In collaboration with the American College of Veterinary Pathologists

Abstract

In collaboration with the American College of Veterinary Pathologists

History

A 20-month-old 3.9-kg spayed female domestic shorthair cat with indoor and outdoor access was submitted to the Animal Disease Diagnostic Laboratory at Purdue University for necropsy and diagnostic investigation. The cat had an 11-day history of weakness, lethargy, and hyporexia that progressed to ataxia, seizures, and vision loss. During hospitalization, the cat had been treated with prednisolone (5 mg, PO, q 12 h), clindamycin (50 mg, PO, q 12 h), maropitant citrate (3.8 mg, IV, q 24 h), famotidine (3.8 mg, IV, q 12 h), dexamethasone sodium phosphate (0.8 mg, IV, once) and had been maintained on IV fluids supplemented with B-complex vitamins and administered at a rate of 20 mL/hour. Due to the progression of clinical signs, the patient was electively euthanized with IV administration of pentobarbital sodium on the 11th day of hospitalization. The cat had been vaccinated against rabies virus within the prior year. At the time of hospitalization, the cat tested negative for FeLV and FIV, had feline pancreatic lipase concentration within reference limits, and was seronegative for anti–Toxoplasma IgM and IgG. Following euthanasia, the cat's body was refrigerated until the time of necropsy 28 hours later.

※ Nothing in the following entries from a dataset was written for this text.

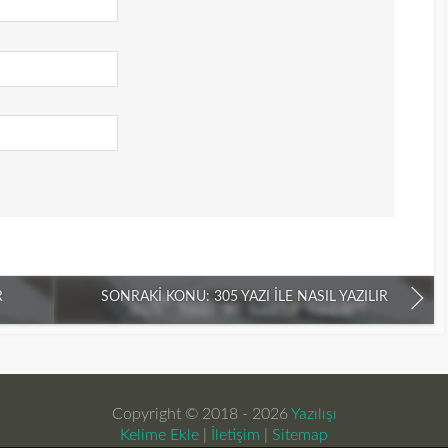
R
SONRAKI KONU: 305 YAZI İLE NASIL YAZILIR
Copyright © 2018 - 2026
Yazılışı
Kelime Ekle
|
İletişim
|
Sitemap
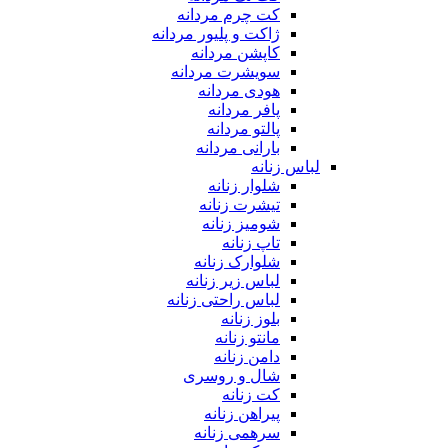
کت چرم مردانه
ژاکت و پلیور مردانه
کاپشن مردانه
سویشرت مردانه
هودی مردانه
پافر مردانه
پالتو مردانه
بارانی مردانه
لباس زنانه
شلوار زنانه
تیشرت زنانه
شومیز زنانه
تاپ زنانه
شلوارک زنانه
لباس زیر زنانه
لباس راحتی زنانه
بلوز زنانه
مانتو زنانه
دامن زنانه
شال و روسری
کت زنانه
پیراهن زنانه
سرهمی زنانه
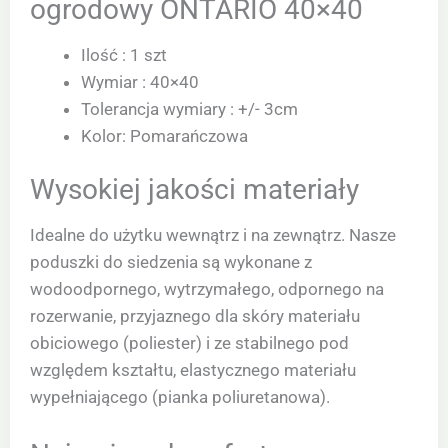
ogrodowy ONTARIO 40×40
Ilość : 1 szt
Wymiar : 40×40
Tolerancja wymiary : +/- 3cm
Kolor: Pomarańczowa
Wysokiej jakości materiały
Idealne do użytku wewnątrz i na zewnątrz. Nasze
poduszki do siedzenia są wykonane z
wodoodpornego, wytrzymałego, odpornego na
rozerwanie, przyjaznego dla skóry materiału
obiciowego (poliester) i ze stabilnego pod
względem kształtu, elastycznego materiału
wypełniającego (pianka poliuretanowa).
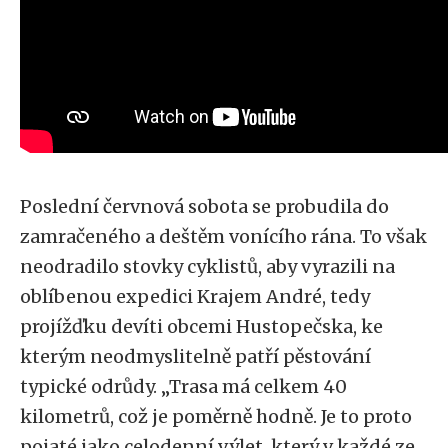
Poslední červnová sobota se probudila do
zamračeného a deštěm vonícího rána. To však
neodradilo stovky cyklistů, aby vyrazili na
oblíbenou expedici Krajem André, tedy
projížďku devíti obcemi Hustopečska, ke
kterým neodmyslitelně patří pěstování
typické odrůdy. „Trasa má celkem 40
kilometrů, což je poměrně hodně. Je to proto
pojaté jako celodenní výlet, který v každé ze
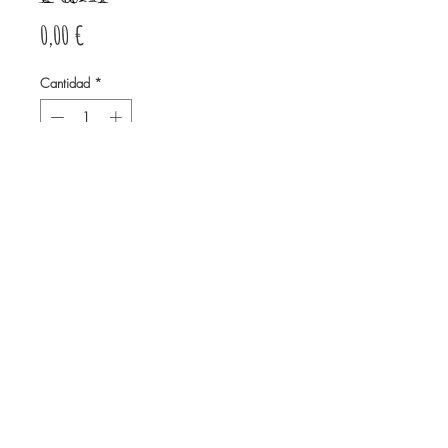
Precio
0,00 €
Cantidad
*
Agotado
Notificar al estar disponible
Acrilico su Tela
© Derechos de autor
Twitter
Facebook
Saatchiart
Instagram
© 2021 Created by Revers_Lab. All rights reserved.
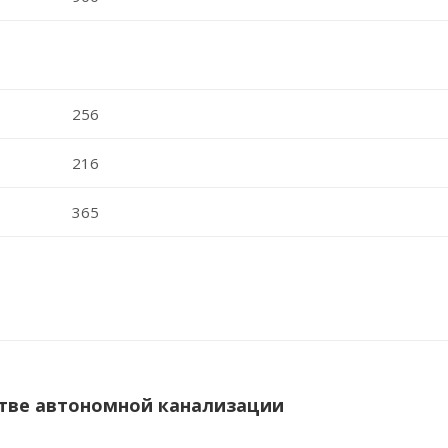
256
216
365
тве автономной канализации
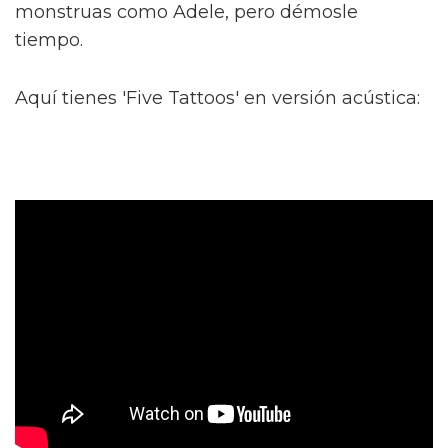
monstruas como Adele, pero démosle
tiempo.
Aquí tienes 'Five Tattoos' en versión acústica:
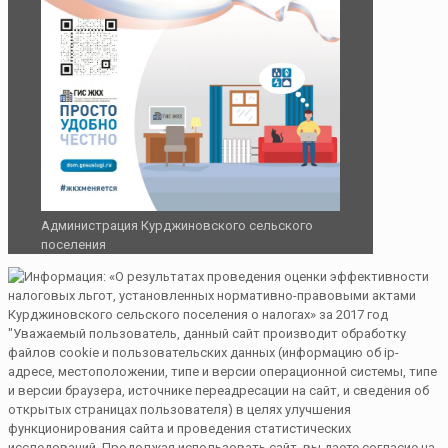
Администрация Курджиновского сельского
поселения
"Уважаемый пользователь, данный сайт производит обработку
файлов cookie и пользовательских данных (информацию об ip-
адресе, местоположении, типе и версии операционной системы, типе
и версии браузера, источнике переадресации на сайт, и сведения об
открытых страницах пользователя) в целях улучшения
функционирования сайта и проведения статистических
исследований. Продолжая использовать сайт, вы даете согласие на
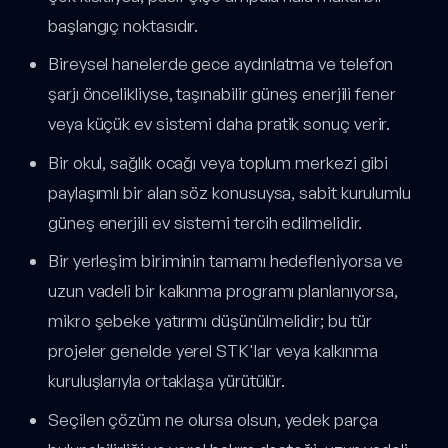
başlangıç noktasıdır.
Bireysel hanelerde gece aydınlatma ve telefon
şarjı öncelikliyse, taşınabilir güneş enerjili fener
veya küçük ev sistemi daha pratik sonuç verir.
Bir okul, sağlık ocağı veya toplum merkezi gibi
paylaşımlı bir alan söz konusuysa, sabit kurulumlu
güneş enerjili ev sistemi tercih edilmelidir.
Bir yerleşim biriminin tamamı hedefleniyorsa ve
uzun vadeli bir kalkınma programı planlanıyorsa,
mikro şebeke yatırımı düşünülmelidir; bu tür
projeler genelde yerel STK'lar veya kalkınma
kuruluşlarıyla ortaklaşa yürütülür.
Seçilen çözüm ne olursa olsun, yedek parça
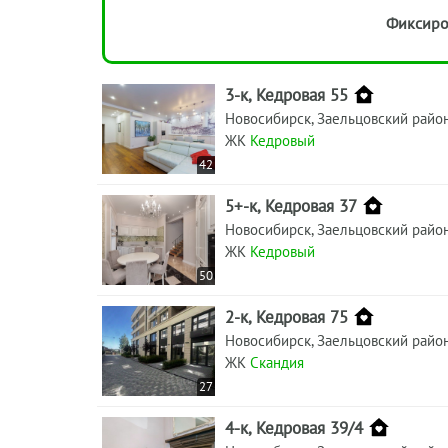
Фиксиро
3-к, Кедровая 55
Новосибирск, Заельцовский райо
ЖК
Кедровый
42
5+-к, Кедровая 37
Новосибирск, Заельцовский райо
ЖК
Кедровый
50
2-к, Кедровая 75
Новосибирск, Заельцовский райо
ЖК
Скандия
27
4-к, Кедровая 39/4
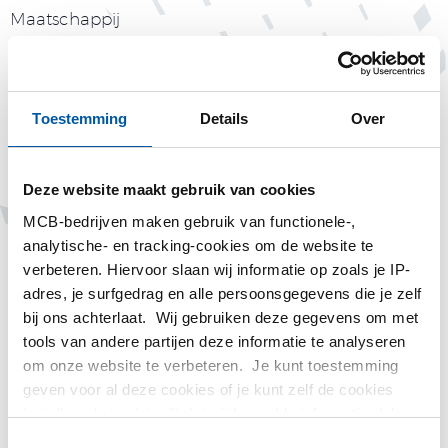
Maatschappij
Toestemming
Details
Over
Deze website maakt gebruik van cookies
MCB-bedrijven maken gebruik van functionele-,
Tags
analytische- en tracking-cookies om de website te
verbeteren. Hiervoor slaan wij informatie op zoals je IP-
Albert Orbon
adres, je surfgedrag en alle persoonsgegevens die je zelf
bij ons achterlaat. Wij gebruiken deze gegevens om met
procesoperator
tools van andere partijen deze informatie te analyseren
om onze website te verbeteren. Je kunt toestemming
slitter
geven voor al deze cookies of je kunt zelf de cookies
instellen als je niet wilt dat wij bepaalde informatie delen.
Meer informatie over de cookies die wij bijhouden en de
Toestemmingsselectie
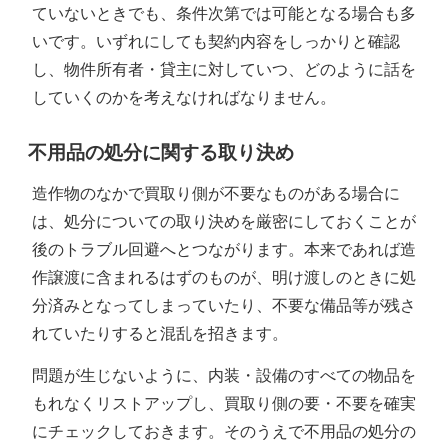
ていないときでも、条件次第では可能となる場合も多
いです。いずれにしても契約内容をしっかりと確認
し、物件所有者・貸主に対していつ、どのように話を
していくのかを考えなければなりません。
不用品の処分に関する取り決め
造作物のなかで買取り側が不要なものがある場合に
は、処分についての取り決めを厳密にしておくことが
後のトラブル回避へとつながります。本来であれば造
作譲渡に含まれるはずのものが、明け渡しのときに処
分済みとなってしまっていたり、不要な備品等が残さ
れていたりすると混乱を招きます。
問題が生じないように、内装・設備のすべての物品を
もれなくリストアップし、買取り側の要・不要を確実
にチェックしておきます。そのうえで不用品の処分の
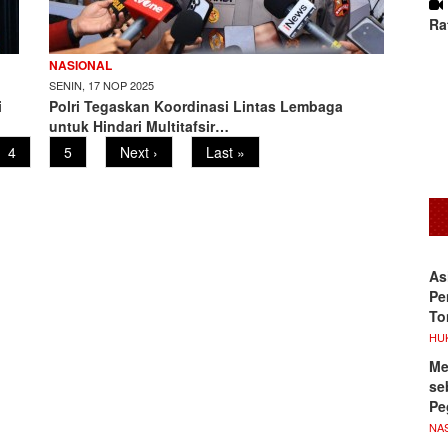
Ra
NASIONAL
SENIN, 17 NOP 2025
i
Polri Tegaskan Koordinasi Lintas Lembaga
untuk Hindari Multitafsir…
Page
4
Page
5
Next
Next ›
Last
Last »
page
page
As
Pe
To
HU
Me
se
Pe
NA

Clinical and Gross Findings

On external examination, the oral and ocular mucous membranes were pale pink. The cat was well conditioned with adequate subcutaneous, abdominal, and mediastinal adipose tissue, and a body condition score of 6/9. The lateral ventricles of the cerebrum were dilated and bordered by strikingly homogeneous white to off-white soft glistening white matter (Figure 1).

Figure 1
Figure 1

Photograph of the brain from a 20-month-old 3.9-kg domestic shorthair cat euthanized because of weakness, lethargy, and hyporexia that progressed to ataxia, seizures, and vision loss which did not respond to treatment. The brain has been sectioned midsagittal along the longitudinal fissure to expose the lateral ventricles. The lateral ventricles are dilated and bordered by abundant homogenous off-white soft glistening white matter (periventricular edema).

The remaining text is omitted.